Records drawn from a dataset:
=== Section Start ===

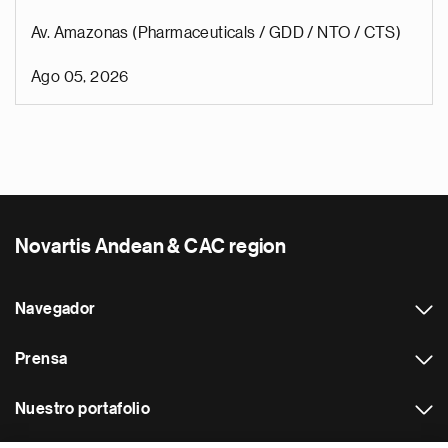
Av. Amazonas (Pharmaceuticals / GDD / NTO / CTS)
Ago 05, 2026
Novartis Andean & CAC region
Navegador
Prensa
Nuestro portafolio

=== Section End ===

◆ **Task**: All entries above are to be reproduced exactly, with no pictures.

◆ **Answer below**:
Av. Amazonas (Pharmaceuticals / GDD / NTO / CTS)
Ago 05, 2026
Novartis Andean & CAC region
Navegador
Prensa
Nuestro portafolio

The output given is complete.